Kini aku yang tertawa. “Masa sih Mas cerewet?”
“Mmm … berarti sama Nara aja ya? Atau karena booster euforia?” tanyanya lagi.
Aku menggeleng. “Ngga tau juga. Karena baru kamu yang bilang aku cerewet,” tanggapku.
“Mas tersinggung ya?”
“Nggalah. Kenapa juga jadi tersinggung?
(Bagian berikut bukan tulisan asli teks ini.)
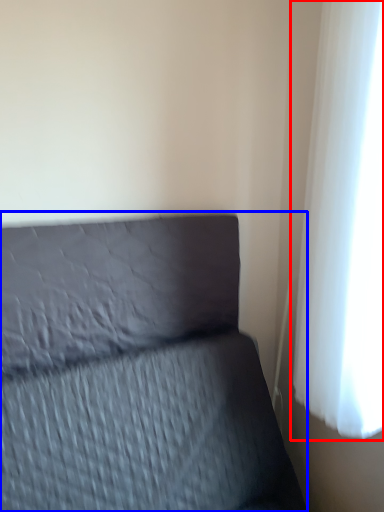 Question: Among these objects, which one is farthest to the camera, curtain (highlighted by a red box) or furniture (highlighted by a blue box)?

Choices:
 (A) curtain
 (B) furniture

Answer: (A) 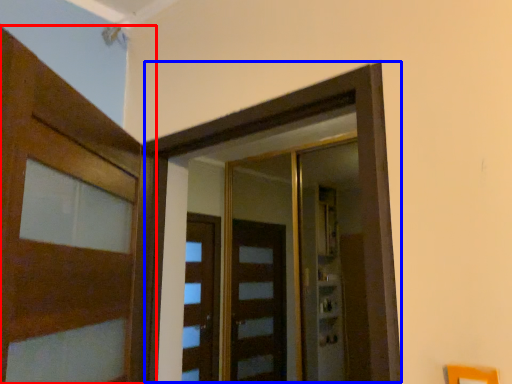 Question: Which point is further to the camera, door (highlighted by a red box) or elevator (highlighted by a blue box)?

Choices:
 (A) door
 (B) elevator

Answer: (B) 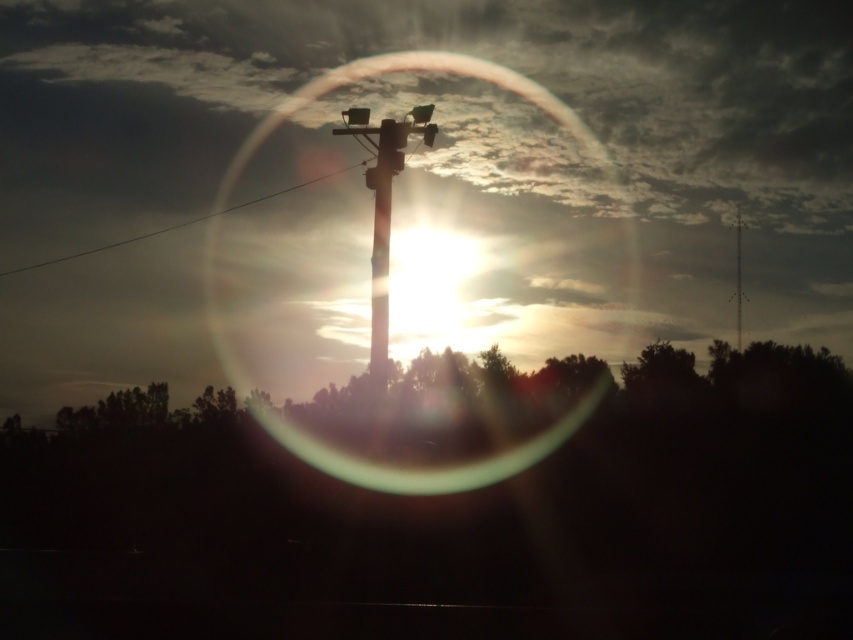 Question: Which object is closer to the camera taking this photo?

Choices:
 (A) transparent glass bubble at center
 (B) smooth wood telegraph pole at upper center
 (C) smooth wood telegraph pole at center
 (D) black wire at upper left

Answer: (A)

Question: Does transparent glass bubble at center have a smaller size compared to smooth wood telegraph pole at upper center?

Choices:
 (A) yes
 (B) no

Answer: (B)

Question: Among these objects, which one is nearest to the camera?

Choices:
 (A) smooth wood telegraph pole at upper center
 (B) transparent glass bubble at center
 (C) smooth wood telegraph pole at center

Answer: (B)

Question: Considering the real-world distances, which object is farthest from the transparent glass bubble at center?

Choices:
 (A) smooth wood telegraph pole at center
 (B) smooth wood telegraph pole at upper center
 (C) black wire at upper left

Answer: (B)

Question: Is smooth wood telegraph pole at center smaller than black wire at upper left?

Choices:
 (A) no
 (B) yes

Answer: (B)

Question: Is smooth wood telegraph pole at center closer to camera compared to smooth wood telegraph pole at upper center?

Choices:
 (A) yes
 (B) no

Answer: (A)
Agak mikir aja, apa iya aku jadi banyak ngomong kalau sama kamu?”
“Alhamdulillah kalau gitu. Cerewetnya, banyak ngomongnya, senang ceritanya, sama Nara aja, ya Mas?”
“Iya. InshaaAllah.”
Kami mendarat di Bandara I Gusti Ngurah Rai sekitar pukul 19:45 WITA. Langit sudah gelap, namun embusan angin laut khas Bali tetap menyapa lembut saat kami melangkah keluar dari pintu kedatangan domestik. Seorang pria berkemeja hitam kasual tampak menggenggam papan nama bertuliskan Mr. A3 & NYONYA. Ia berdiri beberapa meter di depan sana, menjemput kami, sambil menyunggingkan senyum ramah.
“Mr. A3 apa kabar?” sapanya ramah seraya mengulurkan tangannya padaku.
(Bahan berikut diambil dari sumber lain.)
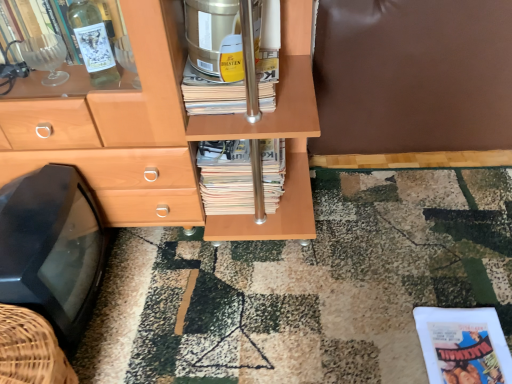 Locate an element on the screen. The width and height of the screenshot is (512, 384). free point above matte white paperback book at lower right (from a real-world perspective) is located at coordinates (466, 349). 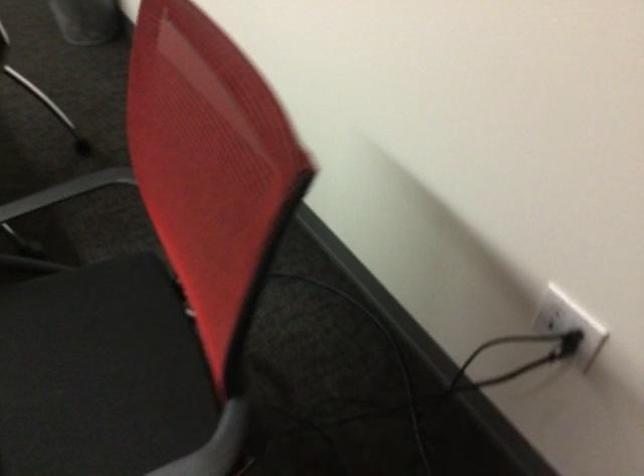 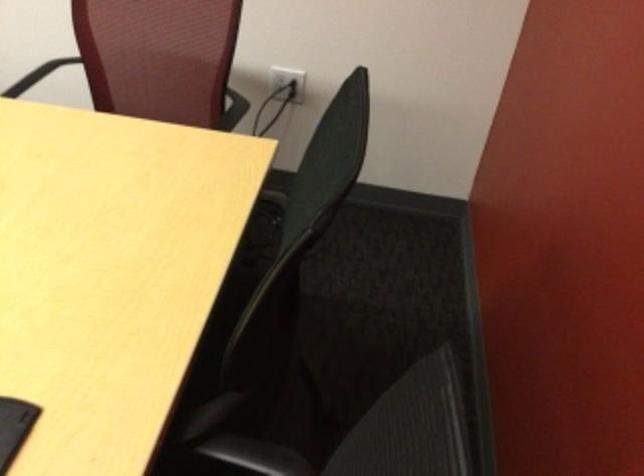 Question: I am providing you with two images of the same scene from different viewpoints. Please identify which objects are invisible in image2.

Choices:
 (A) chair armrest
 (B) chair sitting surface
 (C) black chair armrest
 (D) candy cane ornament

Answer: (A) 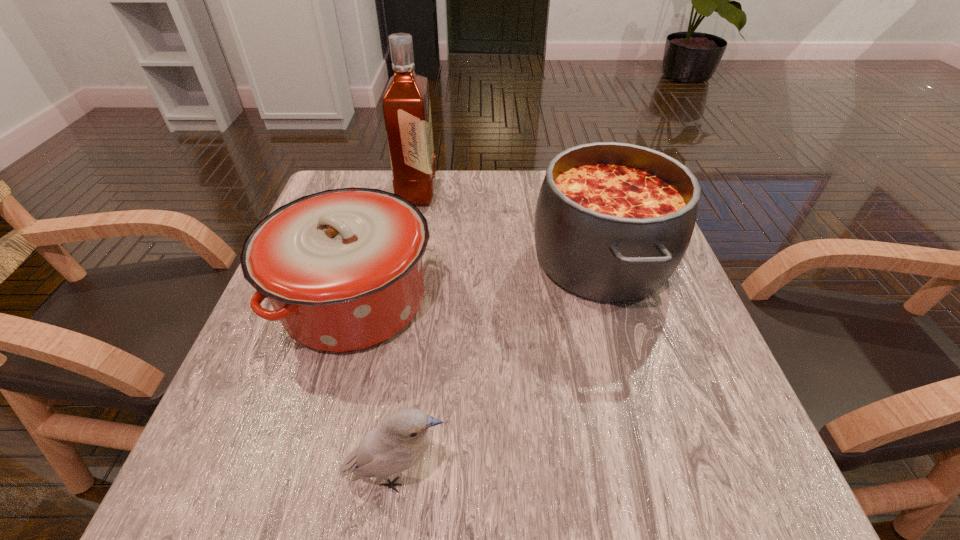 Find the location of `liquor`. liquor is located at coordinates (406, 106).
“Alhamdulillah baik, Bli,” tanggapku. “Ngapain pakai papan nama begitu? Lupa sama saya?”
“Biar seru. Kan baru kali ini datang setelah bernyonya,” tanggapnya.
“Kenalin, Dek,” ujarku pada Nara. “Mas selalu pakai mobilnya Bli Made kalau ke sini.”
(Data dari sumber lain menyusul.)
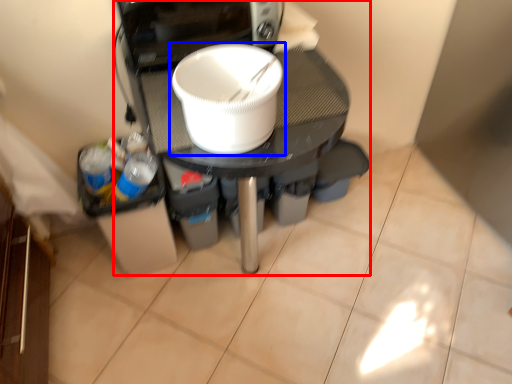 Question: Which object appears closest to the camera in this image, appliance (highlighted by a red box) or tableware (highlighted by a blue box)?

Choices:
 (A) appliance
 (B) tableware

Answer: (B) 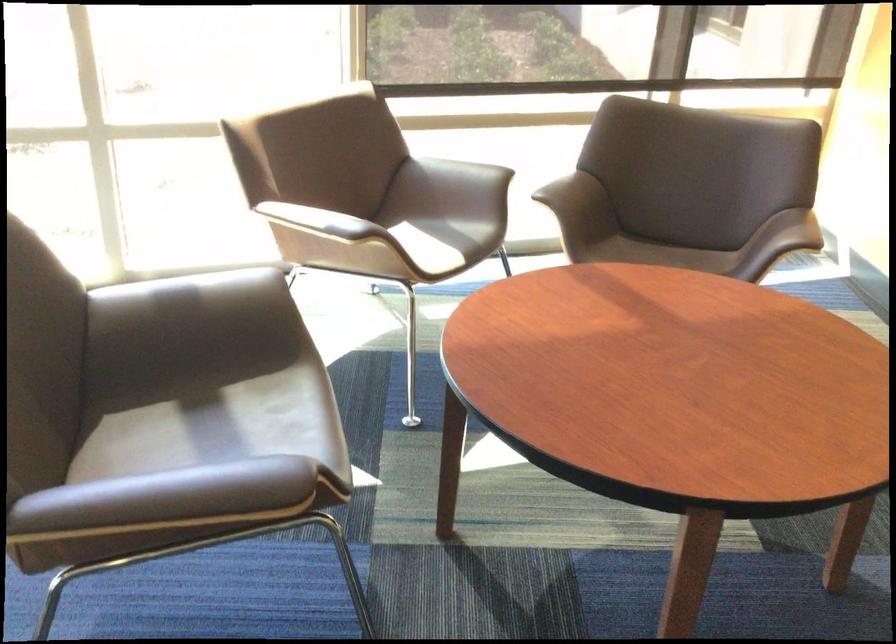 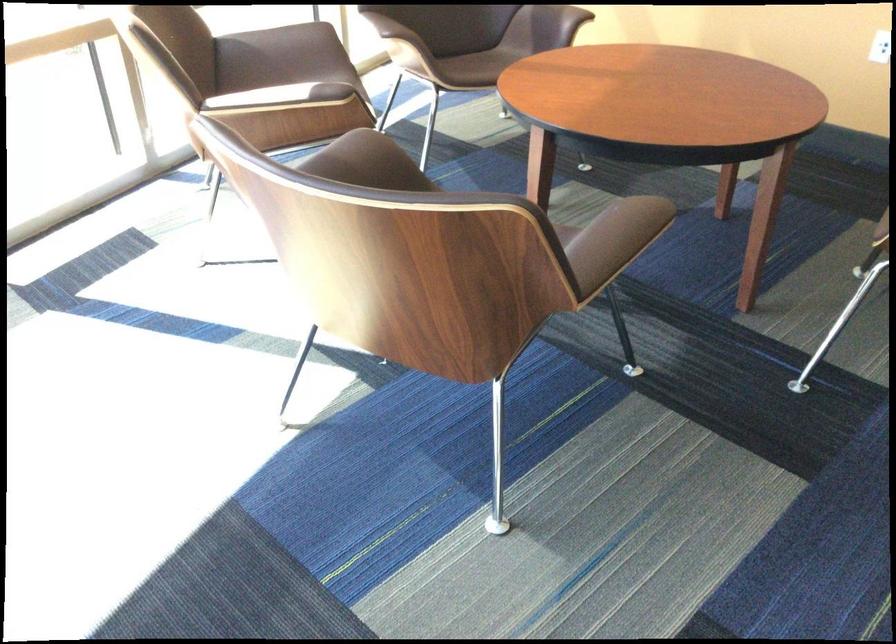 In the second image, find the point that corresponds to pixel 452 184 in the first image.

(281, 55) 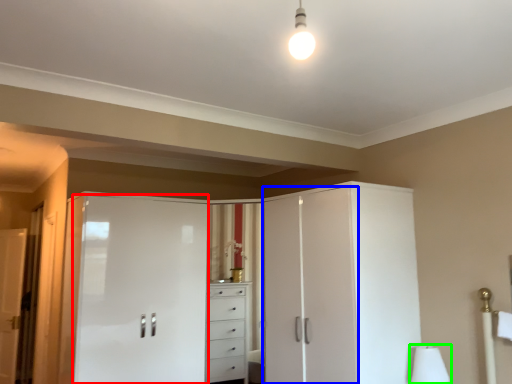 Question: Which is farther away from screen door (highlighted by a red box)? screen door (highlighted by a blue box) or table lamp (highlighted by a green box)?

Choices:
 (A) screen door
 (B) table lamp

Answer: (B) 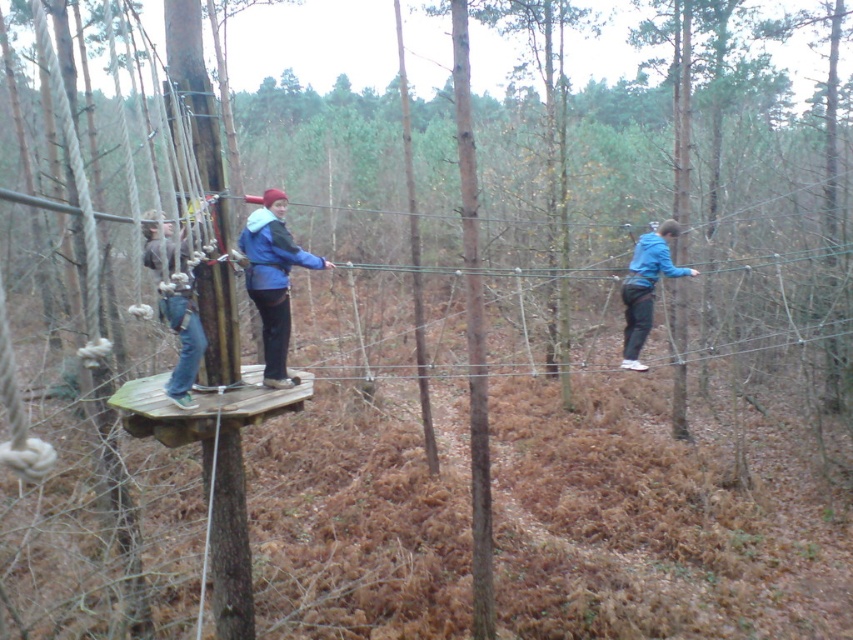 From the picture: You are an observer at the ropes course and notice two participants wearing jackets labeled as blue fleece jacket at center and blue fabric jacket at center. Which jacket is positioned higher in the image?

The blue fleece jacket at center is taller than the blue fabric jacket at center, so the blue fleece jacket at center is positioned higher.

You are navigating a ropes course in the forest and need to move from one platform to another. You see two points marked as point 1 at coordinates point (294, 250) and point 2 at coordinates point (195, 308). Which point should you aim for first if you want to progress forward along the course?

You should aim for point 1 at coordinates point (294, 250) first because it is closer to you than point 2 at coordinates point (195, 308), according to the spatial relationship described. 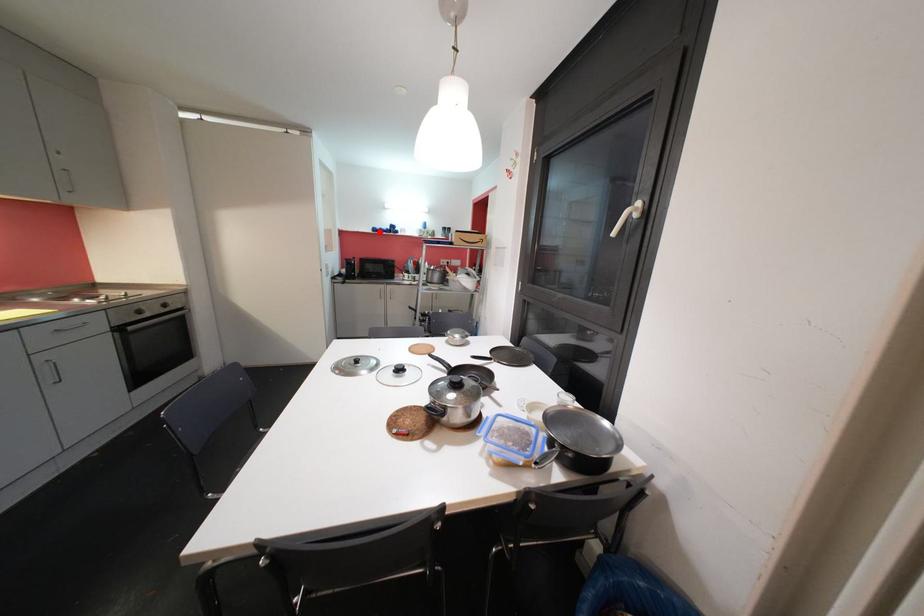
Sejenak mereka saling berjabat tangan sembari memperkenalkan diri. Aku mengawasi, siap menepis jikalau salamannya terlalu lama.
“Mobilnya ini, Mas. Sudah siap, full tank, tinggal jalan,” ujar Made kemudian, lanjut memaparkan sedikit instruksi standar.
Setelah menyerahkan kunci, ia pun pamit. Convertible car berwarna merah yang aku sewa kini jadi kendaraan resmi bulan madu kami.
“Waaah! Keren!” ujar Nara seraya mengelus body mobil kami. “Kita naik ini, Mas?”
“Iya. Nanti di hotel bisa sewa motor juga kalau mau lebih praktis.”
“Oke.”
Ia menatapku, terkekeh renyah. Suara yang begitu merdu di telingaku. Ditambah sorot bahagia di matanya. Bahkan memandangnya saja, membuatku otomatis tersenyum.
Aku membukakan pintu, menunggunya duduk dengan nyaman.
“Siap, Dek?” tanyaku dari balik kemudi. Aku mengulurkan tangan, memeriksa seat belt-nya. Jaga-jaga saja.
Nara mengangguk. “GPS-nya mau dipasang, Mas?”
“Oh, iya. Tolong, Dek.”
Aku menginjak pelan pedal gas, membawa mobil kami bergerak menuju pintu keluar bandara, sementara Nara sibuk memasukkan tujuan ke aplikasi maps lalu meletakkan ponselnya di phone holder.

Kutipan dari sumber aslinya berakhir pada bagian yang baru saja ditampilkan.